Individuals and industries across the UK are currently contending with the cost of living crisis, and the construction industry is no different.

A report published by construction industry intelligence provider Barbour ABI, has revealed that construction is facing the challenges of the cost of living crisis alongside inflation and disruption to supply chains attributing these issues to a 25% inflation in building materials, ongoing issues from the pandemic and the conflict in Ukraine.

Cost of living crisis impact on the scaffold industry

The report takes into account data from various stages of the construction pipeline to provide a clear picture of the industry. It found that, although June appeared to be a better month that May (with a 15% increase in contracts awarded), overall Q2 was below the record levels seen in Q1. However, Tom Hall, Chief Economist at Barbour ABI, has stated that ‘nonetheless it is good news that new work is progressing, albeit at lower rates than previously’.

Despite this slight slowdown, employment in the construction sector has continued to rise according to the Office for National Statistics (ONS), now employing 2.65 million professionals, a very positive sign for those in the industry.

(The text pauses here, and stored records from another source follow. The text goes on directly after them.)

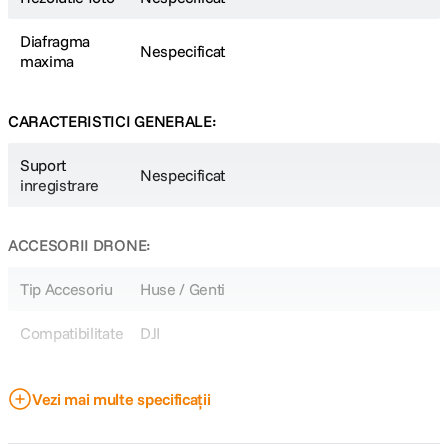
Diafragma
Nespecificat
maxima
CARACTERISTICI GENERALE:
Suport
Nespecificat
inregistrare
ACCESORII DRONE:
Tip Accesoriu
Huse / Genti
Compatibilitate
DJI
DETALII PRODUCATOR
Vezi mai multe specificații
Cod producator
P-P4P-023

How is construction navigating the cost of living crisis?

Investing in green skills

Whilst more of a longer term strategy for construction businesses, investing in green skills is critical to ensuring the business can remain competitive for future projects. With the construction industry working to a very ambitious goal of Net Zero Carbon by 2050, sustainable construction practices and the green skills required to take these on will be crucial in the months and years to come.

Supporting the workforce

Of course, aside from looking at how the cost of living is impacting the business itself, construction employers throughout the UK are taking the time to check in with their workforce to support them in any way they can, whether this be pay rises, mental health support and, of course, investing in their career by putting them forward for further training to upskill.

As the COVID-19 pandemic has highlighted, the construction industry is highly resilient and has shown it can adapt to even the most challenging of circumstances. With government intervention expected following the appointment of the new Prime Minister Liz Truss, we will keep you updated on how future plans may work to support the industry.